Ellen, HUD revised the RESPA FAQs on 4/2/10 but did not address this issue. It makes no sense to me that mortgage originators would be held liable for quoting a fee their borrowers do not pay.
With the last FAQ they cleared up excise tax (when the sellers pay) but are being stubborn with the owners policy.
I wish HUD would adopt the same guidelines as they have for excise/transfer tax.
We are a buyer in washington state attempting to purchase a forclosed home (which we happened to be renting at the time). Our offer was accepted by the bank (m&t bank based in NY) and we went to our lender to sign papers and were told that the bank was refusing to pay the excise tax and the owners title policy and since it wasn’t disclosed to us before when we made the offer, we are having to come up with almost 3300$ of extra cash to cover the costs or raise our interest rate to cover it. Is this legal? Just because the bank is in NY and we are in WA, they don’t have to play by WA state rules?
Thanks for any info as our lender seemed just as confused as we were.
Katie, Do you have a real estate agent? Look at your purchase and sale agreement where these items are addressed as to who pays.
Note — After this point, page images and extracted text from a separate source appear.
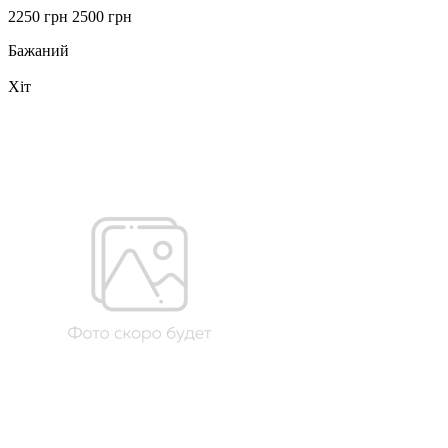
2250 грн
2500 грн
Бажаний
Хіт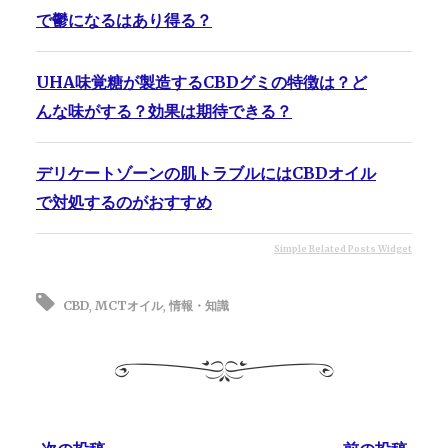
で鬱になるはあり得る？
UHA味覚糖が製造するCBDグミの特徴は？ど
んな味がする？効果は期待できる？
デリケートゾーンの肌トラブルにはCBDオイル
で対処するのがおすすめ
Simple Related Posts Widget
CBD
,
MCTオイル
,
情報・知識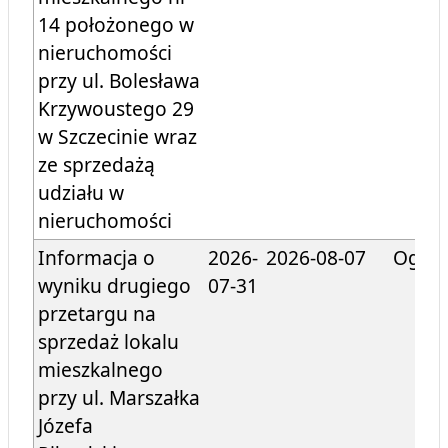
14 położonego w
nieruchomości
przy ul. Bolesława
Krzywoustego 29
w Szczecinie wraz
ze sprzedażą
udziału w
nieruchomości
Informacja o
2026-
2026-08-07
Ogłos
wyniku drugiego
07-31
przetargu na
sprzedaż lokalu
mieszkalnego
przy ul. Marszałka
Józefa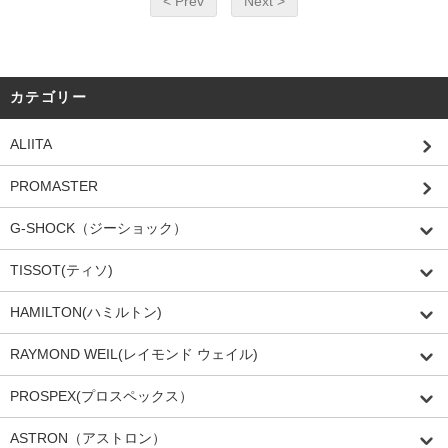
< Prev
Next >
カテゴリー
ALIITA
PROMASTER
G-SHOCK（ジーショック）
TISSOT(ティソ)
HAMILTON(ハミルトン)
RAYMOND WEIL(レイモンド ウェイル)
PROSPEX(プロスペックス）
ASTRON（アストロン）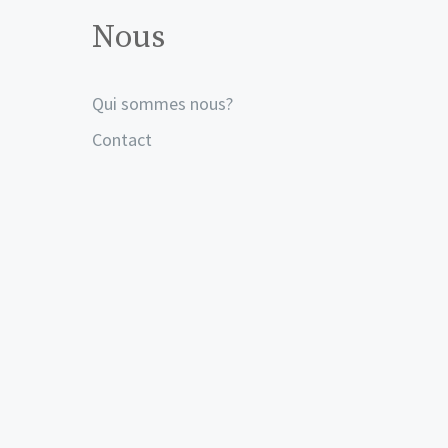
Nous
Qui sommes nous?
Contact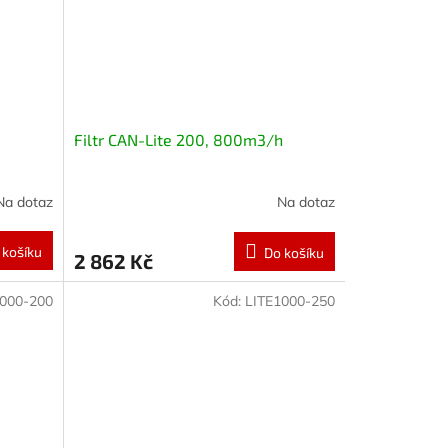
Filtr CAN-Lite 200, 800m3/h
Na dotaz
Na dotaz
 košíku
Do košíku
2 862 Kč
1000-200
Kód:
LITE1000-250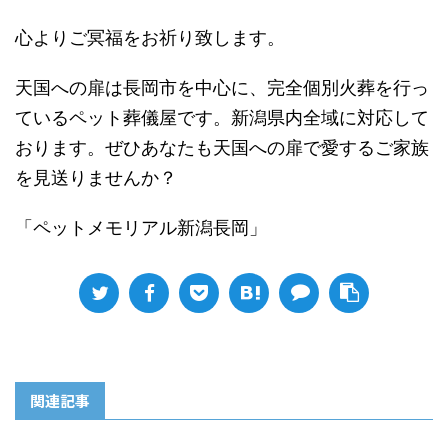
心よりご冥福をお祈り致します。
天国への扉は長岡市を中心に、完全個別火葬を行っ
ているペット葬儀屋です。新潟県内全域に対応して
おります。ぜひあなたも天国への扉で愛するご家族
を見送りませんか？
「ペットメモリアル新潟長岡」
関連記事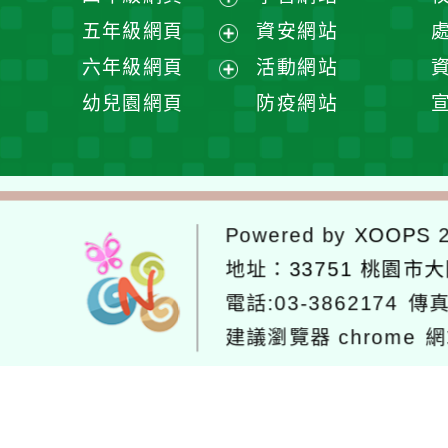
單
選
開
展
五年級網頁
資安網站
單
選
開
展
六年級網頁
活動網站
單
選
開
展
幼兒園網頁
防疫網站
單
選
開
單
選
單
Powered by
XOOPS
2
地址：
33751 桃園市
電話:03-3862174
傳真
建議瀏覽器 chrome
網
網站設計：
Neil網站設計
工坊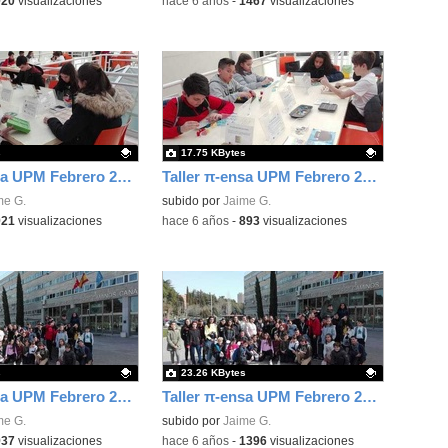
920
visualizaciones
-
hace 6 años
-
1467
visualizaciones
s
17.75 KBytes
Taller π-ensa UPM Febrero 2020 2
Taller π-ensa UPM Febrero 2020 4
ativo.
me G.
Contenido educativo.
subido por
Jaime G.
921
visualizaciones
-
hace 6 años
-
893
visualizaciones
s
23.26 KBytes
Taller π-ensa UPM Febrero 2020 5
Taller π-ensa UPM Febrero 2020 6
ativo.
me G.
Contenido educativo.
subido por
Jaime G.
937
visualizaciones
-
hace 6 años
-
1396
visualizaciones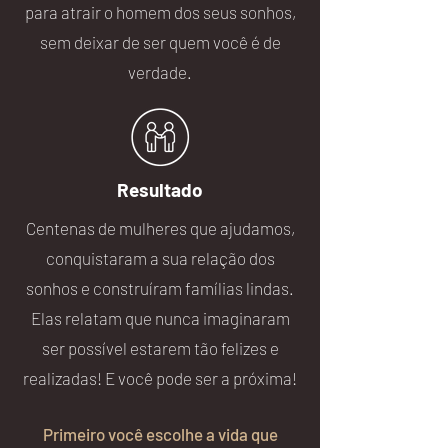
para atrair o homem dos seus sonhos,
sem deixar de ser quem você é de
verdade.
Resultado
Centenas de mulheres que ajudamos,
conquistaram a sua relação dos
sonhos e construíram famílias lindas.
Elas relatam que nunca imaginaram
ser possível estarem tão felizes e
realizadas! E você pode ser a próxima!
Primeiro você escolhe a vida que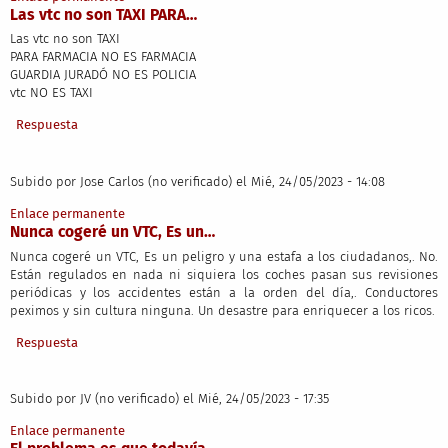
Las vtc no son TAXI PARA…
Las vtc no son TAXI
PARA FARMACIA NO ES FARMACIA
GUARDIA JURADÓ NO ES POLICIA
vtc NO ES TAXI
Respuesta
Subido por
Jose Carlos (no verificado)
el Mié, 24/05/2023 - 14:08
Enlace permanente
Nunca cogeré un VTC, Es un…
Nunca cogeré un VTC, Es un peligro y una estafa a los ciudadanos,. No.
Están regulados en nada ni siquiera los coches pasan sus revisiones
periódicas y los accidentes están a la orden del día,. Conductores
peximos y sin cultura ninguna. Un desastre para enriquecer a los ricos.
Respuesta
Subido por
JV (no verificado)
el Mié, 24/05/2023 - 17:35
Enlace permanente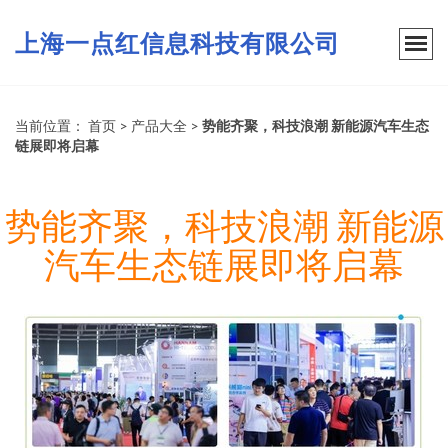
上海一点红信息科技有限公司
当前位置：
首页
>
产品大全
>
势能齐聚，科技浪潮 新能源汽车生态
链展即将启幕
势能齐聚，科技浪潮 新能源
汽车生态链展即将启幕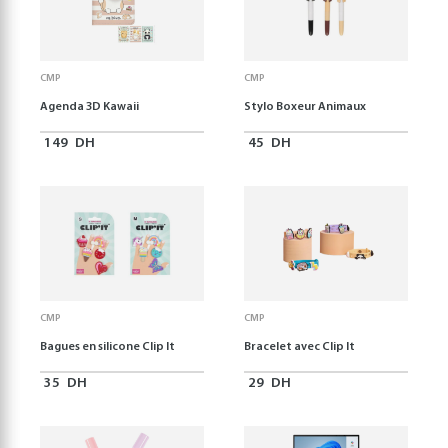
CMP
CMP
Agenda 3D Kawaii
Stylo Boxeur Animaux
149
DH
45
DH
CMP
CMP
Bagues en silicone Clip It
Bracelet avec Clip It
35
DH
29
DH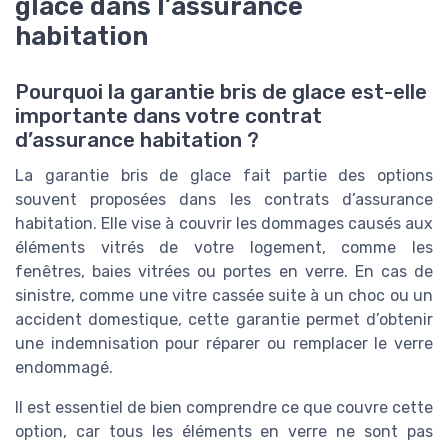
glace dans l’assurance
habitation
Pourquoi la garantie bris de glace est-elle
importante dans votre contrat
d’assurance habitation ?
La garantie bris de glace fait partie des options
souvent proposées dans les contrats d’assurance
habitation. Elle vise à couvrir les dommages causés aux
éléments vitrés de votre logement, comme les
fenêtres, baies vitrées ou portes en verre. En cas de
sinistre, comme une vitre cassée suite à un choc ou un
accident domestique, cette garantie permet d’obtenir
une indemnisation pour réparer ou remplacer le verre
endommagé.
Il est essentiel de bien comprendre ce que couvre cette
option, car tous les éléments en verre ne sont pas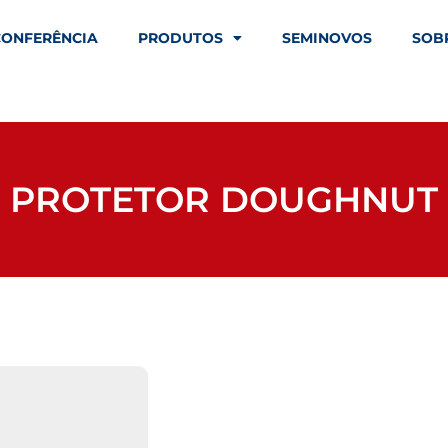
CONFERÊNCIA
PRODUTOS
SEMINOVOS
SOB
PROTETOR DOUGHNUT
I’m just a title guy so you’ll want a real estate expert to guide you on this!
Katie,
Rob has a good point. In WA state, it is not required to have excise tax disclosed on the GFE since it’s a seller cost… it’s possible that in NY, it is required to be disclosed.
The owners title policy (although typically a sellers cost) is currently required to be disclosed by the loan officer on the GFE–there are certain tolerance levels depending on if you selected the title company from the lenders “written list” or if you did not (as this post refers to). If the LO provided a written list with the GFE and you selected a different title company, they may not be liable for the fee. It’s completely messed up, in my opinion.
Bottom line, I’m hearing of banks playing a lot of games in the 9th hour with foreclosures. What does your RE agent say? For $3300, is it worth contacting an attorney?
To Rob and Katie,
More important than looking in the contract (where we know what it says) is to look at the Bank Counter Addendum to the offer, assuming the bank was in fact the owner at time of sale. The Counter Addendum can sometimes be up to 6-7 pages long, and most often supersedes the language in the contract as written at time of offer, and changes the who pays what parameters in many cases.
So you will find one set of who pays instructions in the original contract, and a completely different set of instructions in the bank counter addendum.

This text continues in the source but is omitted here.